▶ **WHAT TO DO**: Below are the records. Restate word for word every line from the one that contains "Sam D�c 23, 2023 6:58 pm" through the final line, both included.

GIVEN ENTRIES START

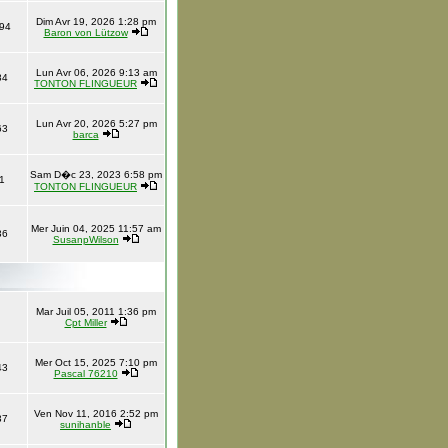
Dim Avr 19, 2026 1:28 pm
94
Baron von Lützow
Lun Avr 06, 2026 9:13 am
84
TONTON FLINGUEUR
Lun Avr 20, 2026 5:27 pm
63
barca
Sam D�c 23, 2023 6:58 pm
1
TONTON FLINGUEUR
Mer Juin 04, 2025 11:57 am
36
SusanpWilson
Mar Juil 05, 2011 1:36 pm
Cpt Miller
Mer Oct 15, 2025 7:10 pm
43
Pascal 76210
Ven Nov 11, 2016 2:52 pm
37
sunihanble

GIVEN ENTRIES END

▶ **SOLUTION**:
Sam D�c 23, 2023 6:58 pm
1
TONTON FLINGUEUR
Mer Juin 04, 2025 11:57 am
36
SusanpWilson
Mar Juil 05, 2011 1:36 pm
Cpt Miller
Mer Oct 15, 2025 7:10 pm
43
Pascal 76210
Ven Nov 11, 2016 2:52 pm
37
sunihanble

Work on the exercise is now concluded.